[Provided material]
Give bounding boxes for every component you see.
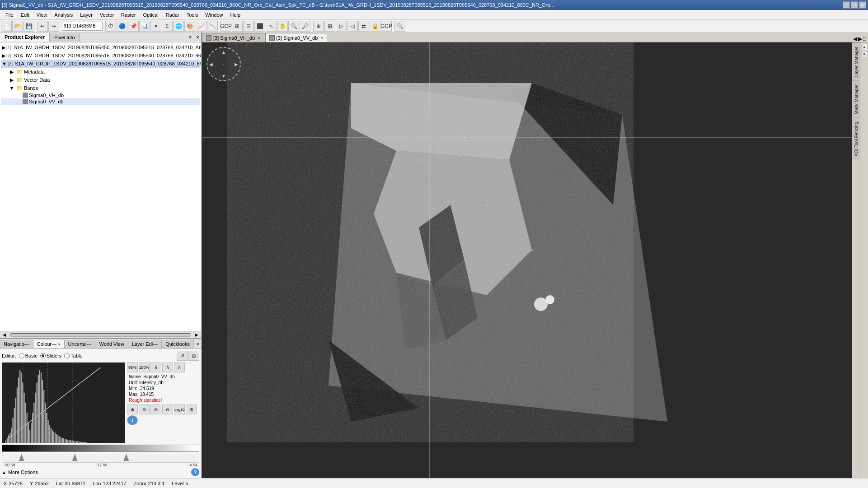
- slider-middle[interactable]: [72, 454, 78, 461]
- tab-layereditor[interactable]: Layer Edi---: [128, 340, 162, 348]
- menu-optical[interactable]: Optical: [139, 11, 162, 19]
- btn-delta1[interactable]: δ: [150, 363, 161, 372]
- bottom-panel-close[interactable]: ×: [195, 341, 201, 347]
- menu-view[interactable]: View: [33, 11, 51, 19]
- panel-expand-button[interactable]: ▼: [186, 35, 194, 40]
- rt-btn-2[interactable]: ▼: [861, 51, 868, 57]
- tree-item-bands[interactable]: ▼ 📁 Bands: [1, 84, 200, 92]
- tb-zoomout[interactable]: 🔎: [300, 21, 310, 32]
- menu-raster[interactable]: Raster: [117, 11, 139, 19]
- btn-log10[interactable]: Log10: [174, 404, 185, 414]
- radio-basic[interactable]: [19, 353, 24, 358]
- tab-vv-db[interactable]: [3] Sigma0_VV_db ×: [265, 33, 327, 42]
- tb-zoom-to-fit[interactable]: ⊕: [313, 21, 324, 32]
- tb-undo[interactable]: ↩: [37, 21, 48, 32]
- tb-gcp[interactable]: GCP: [221, 21, 231, 32]
- help-button[interactable]: ?: [191, 468, 199, 476]
- coord-input[interactable]: [62, 22, 103, 31]
- tab-nav-maximize[interactable]: □: [863, 36, 866, 42]
- btn-delta3[interactable]: δ: [174, 363, 185, 372]
- vert-tab-layer-manager[interactable]: Layer Manager: [852, 42, 860, 80]
- menu-radar[interactable]: Radar: [162, 11, 183, 19]
- tab-pixel-info[interactable]: Pixel Info: [50, 33, 80, 42]
- tree-item-p2[interactable]: ▶ [2] S1A_IW_GRDH_1SDV_20190828T095515_2…: [1, 51, 200, 60]
- tb-globe[interactable]: 🌐: [173, 21, 184, 32]
- menu-edit[interactable]: Edit: [17, 11, 33, 19]
- rt-btn-1[interactable]: ▲: [861, 44, 868, 50]
- tab-vh-db[interactable]: [3] Sigma0_VH_db ×: [202, 33, 264, 42]
- btn-zoom-in-h[interactable]: ⊕: [127, 404, 138, 414]
- tb-classify[interactable]: ⊟: [243, 21, 254, 32]
- tab-colour[interactable]: Colour---×: [33, 340, 65, 348]
- menu-window[interactable]: Window: [202, 11, 226, 19]
- btn-delta2[interactable]: δ: [162, 363, 173, 372]
- tab-nav-right[interactable]: ▶: [858, 36, 862, 42]
- slider-left[interactable]: [19, 454, 24, 461]
- tb-mask[interactable]: ⬛: [254, 21, 265, 32]
- more-options-label[interactable]: More Options: [8, 469, 38, 475]
- btn-95pct[interactable]: 95%: [127, 363, 138, 372]
- minimize-button[interactable]: −: [843, 1, 850, 9]
- tb-sync[interactable]: ⇄: [358, 21, 369, 32]
- tab-product-explorer[interactable]: Product Explorer: [0, 33, 50, 42]
- btn-zoom-in-v[interactable]: ⊕: [150, 404, 161, 414]
- btn-grid[interactable]: ⊞: [186, 404, 197, 414]
- tb-zoomin[interactable]: 🔍: [288, 21, 299, 32]
- tb-layers[interactable]: ⊞: [232, 21, 243, 32]
- btn-100pct[interactable]: 100%: [139, 363, 150, 372]
- radio-sliders[interactable]: [40, 353, 46, 358]
- menu-layer[interactable]: Layer: [76, 11, 96, 19]
- menu-tools[interactable]: Tools: [183, 11, 202, 19]
- tab-colour-close[interactable]: ×: [58, 342, 60, 347]
- close-button[interactable]: ✕: [859, 1, 866, 9]
- tree-item-vectordata[interactable]: ▶ 📁 Vector Data: [1, 76, 200, 84]
- tb-zoom-layer[interactable]: ⊞: [324, 21, 335, 32]
- tb-new[interactable]: 📄: [1, 21, 12, 32]
- scroll-track[interactable]: [10, 333, 191, 337]
- vert-tab-aoi-tool[interactable]: AOI Tool Fencing: [852, 118, 860, 160]
- tb-sigma[interactable]: Σ: [162, 21, 173, 32]
- import-btn[interactable]: ⊞: [188, 351, 199, 361]
- tab-navigation[interactable]: Navigatio---: [0, 340, 33, 348]
- refresh-btn[interactable]: ↺: [177, 351, 188, 361]
- tab-uncertainty[interactable]: Uncertai---: [65, 340, 96, 348]
- tree-item-metadata[interactable]: ▶ 📁 Metadata: [1, 68, 200, 76]
- radio-table[interactable]: [64, 353, 70, 358]
- tree-item-vh[interactable]: Sigma0_VH_db: [1, 92, 200, 98]
- tb-select[interactable]: ↖: [266, 21, 277, 32]
- tb-pin[interactable]: 📌: [128, 21, 139, 32]
- radio-basic-label[interactable]: Basic: [19, 353, 38, 358]
- tb-pan[interactable]: ✋: [277, 21, 288, 32]
- tb-color[interactable]: 🎨: [184, 21, 195, 32]
- tb-scatter[interactable]: ✦: [150, 21, 161, 32]
- tab-worldview[interactable]: World View: [95, 340, 128, 348]
- btn-info[interactable]: ℹ: [127, 415, 138, 425]
- radio-sliders-label[interactable]: Sliders: [40, 353, 62, 358]
- tb-spectrum[interactable]: 🔵: [117, 21, 127, 32]
- menu-vector[interactable]: Vector: [96, 11, 117, 19]
- tb-chart[interactable]: 📊: [139, 21, 150, 32]
- menu-analysis[interactable]: Analysis: [51, 11, 76, 19]
- tb-redo[interactable]: ↪: [48, 21, 59, 32]
- tb-open[interactable]: 📂: [12, 21, 23, 32]
- tab-vh-close[interactable]: ×: [258, 36, 260, 40]
- tab-nav-left[interactable]: ◀: [853, 36, 857, 42]
- tab-quicklooks[interactable]: Quicklooks: [162, 340, 194, 348]
- btn-zoom-out-h[interactable]: ⊖: [139, 404, 150, 414]
- tb-range1[interactable]: ⏱: [105, 21, 116, 32]
- panel-close-button[interactable]: ×: [194, 34, 201, 41]
- scroll-left-button[interactable]: ◀: [1, 332, 8, 337]
- tb-lock[interactable]: 🔒: [370, 21, 380, 32]
- tb-linechart[interactable]: 📈: [196, 21, 206, 32]
- slider-right[interactable]: [123, 454, 129, 461]
- tree-item-p1[interactable]: ▶ [1] S1A_IW_GRDH_1SDV_20190828T095450_2…: [1, 43, 200, 51]
- btn-zoom-out-v[interactable]: ⊖: [162, 404, 173, 414]
- menu-file[interactable]: File: [2, 11, 17, 19]
- maximize-button[interactable]: □: [851, 1, 858, 9]
- tb-search[interactable]: 🔍: [394, 21, 405, 32]
- tab-vv-close[interactable]: ×: [320, 36, 323, 40]
- tb-gcp2[interactable]: GCP: [381, 21, 392, 32]
- scroll-right-button[interactable]: ▶: [193, 332, 200, 337]
- tb-next[interactable]: ▷: [336, 21, 347, 32]
- tb-prev[interactable]: ◁: [347, 21, 358, 32]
[/Provided material]
Task brief:
Find the word "left" in the listing above. Copy each line where it appears.

Exercise answer:
- slider-left[interactable]: [19, 454, 24, 461]
- tab-nav-left[interactable]: ◀: [853, 36, 857, 42]
- scroll-left-button[interactable]: ◀: [1, 332, 8, 337]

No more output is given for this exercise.